About October, 1542, he started for the pearl fisheries of the extreme southern coast of the peninsula, desirous of restoring Christianity which, although introduced years before, had almost disappeared on account of the lack of priests. He devoted almost three years to the work of preaching to the people of Western India, converting many, and reaching in his journeys even the Island of Ceylon.
Many were the difficulties and hardships which Francis Xavier had to encounter at this time, sometimes on account of the cruel persecutions which some of the petty kings of the country carried on against the neophytes, and again because the Portuguese soldiers, far from seconding the work of the saint, retarded it by their bad example and vicious habits.

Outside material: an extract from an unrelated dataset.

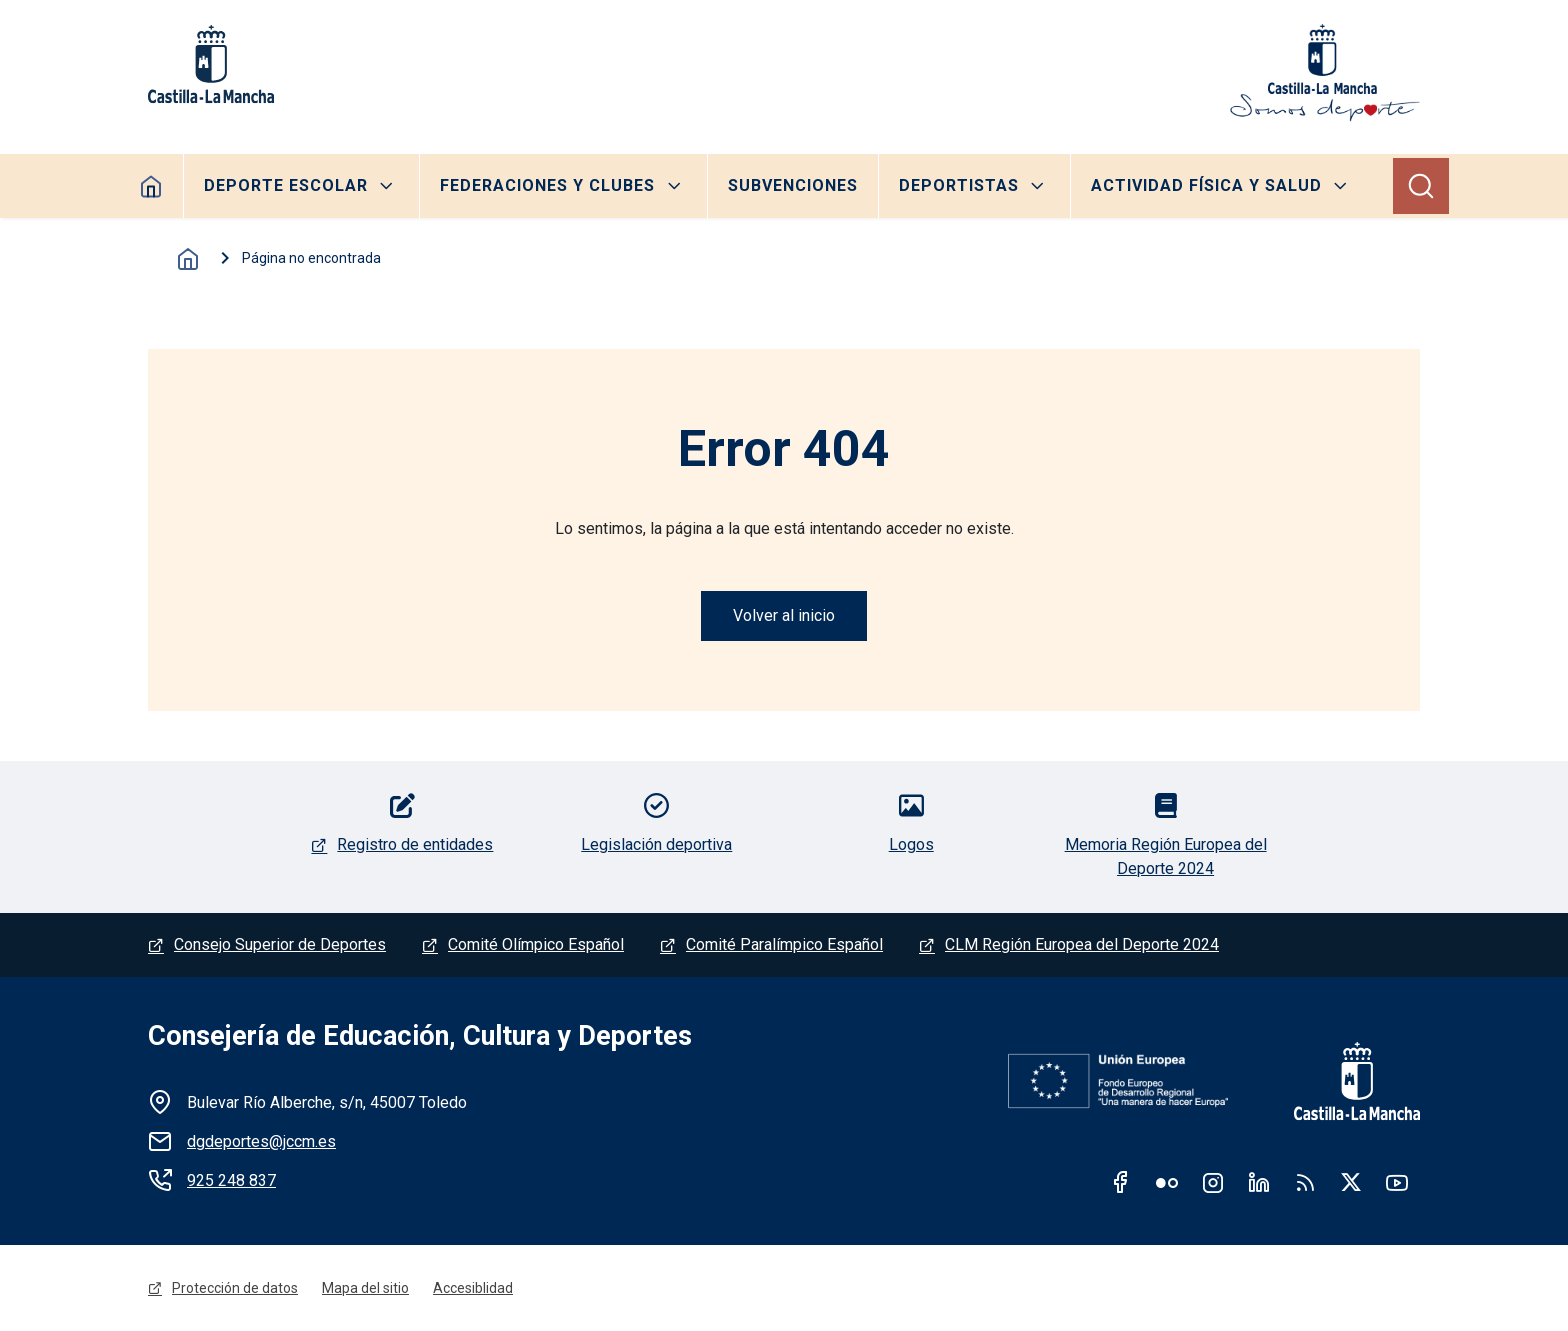 The image size is (1568, 1331). What do you see at coordinates (1305, 1182) in the screenshot?
I see `RSS` at bounding box center [1305, 1182].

He died Dec. 3, 1552, on Sancian island just short of his ultimate goal: China. but his body was shipped to Goa on December 11, 1553, since then it is preserved in a casket here in the Basilica of Bom Jesus. The basilica and the mausoleum there that holds the relics of saint Francis Xavier are a popular pilgrimage site year round. Every 10 years the relics are moved in solemn procession to the nearby Se Cathedral where they are available for public veneration for 44 days.
Some 2.5 million pilgrims of a variety of religious traditions venerated the relics 10 years ago. The hope has been that Pope Francis will be among the visitors next year. Francis has suggested he may visit Sri Lanka next year, but there has been no word about his visiting Goa.
There are many Catholics from Goa, India who are now part of the Parish of St Joseph’s in Maidenhead.